Capelli d'argento

Una volta -lo ammetto ancor oggi con un po' di vergogna- ero imbarazzato per via del mio marcatissimo accento veneto a confessare che insegnavo italiano agli stranieri.
“Penseranno che non parlo un italiano ideale”, mi dicevo... Oggi mi sento sciocco per l'opposta ragione, visto che esperienza ed approfondimenti mi hanno portato a constatare l'ineluttabile realtà: l'italiano “vero” non esiste, alla faccia di Cutugno.
Se possiamo infatti affermare che a Oxford si parla l'inglese doc, che Parigi è la culla del francese e che la Castiglia serba i segreti dello spagnolo, altrettanto non possiamo concludere qui da noi, dove è la moltitudine variegata di dialetti a cucire insieme lo standard linguistico nazionale e a rappresentare così proprio uno dei più forti tratti unificatori del Paese.
Stamattina mi trovavo al laboratorio medico di Legnaro, paesino in provincia di Padova a cui faccio piacevolmente ritorno per le vacanze, i miei, l'aria fresca ed un cappuccino come si deve. Qualche volta ne approfitto per le routinarie analisi del sangue. Ero arrivato presto ma non prestissimo, in quell'orario di smaltimento tra il flusso dei grilli mattinieri e gufi ritardatari. O -semplicemente- tra lavoratori o pensionati. Che in effetti sedevano in discreto numero qua e là. Su uno in particolare mi si era fermato lo sguardo: un signore elegante, occhi azzurri elettrici contro carnagione oliva, labbra dritte e dure, mento da alpino poggiato su dita grinzose ma fiere che avvinghiavano un bastone, dal manico argenteo come i suoi capelli.

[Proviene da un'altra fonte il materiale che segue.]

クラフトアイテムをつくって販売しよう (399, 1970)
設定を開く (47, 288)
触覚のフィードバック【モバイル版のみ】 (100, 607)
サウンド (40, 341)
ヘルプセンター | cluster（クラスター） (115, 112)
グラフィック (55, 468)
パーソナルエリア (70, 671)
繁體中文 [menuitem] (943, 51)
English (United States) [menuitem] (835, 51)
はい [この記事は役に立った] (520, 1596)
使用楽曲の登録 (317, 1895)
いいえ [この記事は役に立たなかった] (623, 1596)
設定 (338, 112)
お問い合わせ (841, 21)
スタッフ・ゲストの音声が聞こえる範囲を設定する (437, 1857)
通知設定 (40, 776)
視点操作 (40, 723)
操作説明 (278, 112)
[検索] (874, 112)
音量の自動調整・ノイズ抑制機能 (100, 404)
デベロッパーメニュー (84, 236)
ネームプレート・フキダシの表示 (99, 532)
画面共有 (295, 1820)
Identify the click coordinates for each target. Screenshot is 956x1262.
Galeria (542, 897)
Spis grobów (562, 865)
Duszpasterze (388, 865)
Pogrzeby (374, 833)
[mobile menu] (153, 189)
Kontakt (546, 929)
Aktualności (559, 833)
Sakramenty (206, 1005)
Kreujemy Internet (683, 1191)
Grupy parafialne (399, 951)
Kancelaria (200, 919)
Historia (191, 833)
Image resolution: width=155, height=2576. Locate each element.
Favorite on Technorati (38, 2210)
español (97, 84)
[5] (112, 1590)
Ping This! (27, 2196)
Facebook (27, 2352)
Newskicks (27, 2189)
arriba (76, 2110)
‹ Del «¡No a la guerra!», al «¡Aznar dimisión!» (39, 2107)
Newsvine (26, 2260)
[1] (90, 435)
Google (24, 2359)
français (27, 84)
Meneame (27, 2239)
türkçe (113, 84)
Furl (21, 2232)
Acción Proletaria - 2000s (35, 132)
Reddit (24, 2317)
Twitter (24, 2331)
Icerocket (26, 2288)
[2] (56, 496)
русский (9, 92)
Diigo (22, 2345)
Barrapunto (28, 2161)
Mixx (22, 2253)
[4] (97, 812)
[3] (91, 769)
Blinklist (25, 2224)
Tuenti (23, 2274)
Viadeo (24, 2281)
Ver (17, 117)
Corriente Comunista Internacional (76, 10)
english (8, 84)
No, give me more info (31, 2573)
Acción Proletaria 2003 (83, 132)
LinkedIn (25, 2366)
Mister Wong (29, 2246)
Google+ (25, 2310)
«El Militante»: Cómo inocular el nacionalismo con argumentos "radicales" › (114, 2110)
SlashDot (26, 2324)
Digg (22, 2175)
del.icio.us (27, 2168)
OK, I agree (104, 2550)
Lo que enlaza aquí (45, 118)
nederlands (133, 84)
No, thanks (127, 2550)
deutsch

Noto che non è solo. Con lui la moglie -in piedi- e la figlia, di pochi più anni di me, che, ritirate le carte al bancone, si avvicina ai suoi e consegna loro le etichette. “Ecco, mamma, per te... Papà, tieni...” La madre sorride e ringrazia, il babbo prende il foglio a muso duro e tace, sempre seduto. Si avvicina il loro turno, la figlia fa segno a lui di alzarsi e l'uomo, appoggiandosi tutto in avanti sul bastone, ignora la mano tesa della figlia, si leva con non poca fatica e si unisce a lei e alla moglie in una bizzarra congrega familiare. La donna poi impartisce gli ordini: “Prima entra la mamma, poi tu, papà.” Lui, girata leggermente la testa di lato, la guarda fermo, ficcandole addosso quegli occhi pieni di cielo teso, senza dire niente. “Hai capito?! Prima lei poi tu. Va bene?” Ancora silenzio. Dovuto -mi dico- a che dev'esser più sordo d'una campana. “Eora, scoltame bèn: prima ea mama, dopo ti, ghèto capio?!” “No” -finalmente dice lui senza emozione- “Njaltri entrèmo insieme.” La figlia si spinge in su gli occhiali e guarda i genitori entrare lentamente in ambulatorio. Il papà appoggiangosi al fido bastone, la mamma più solerte, ma ben salda a braccetto del suo uomo.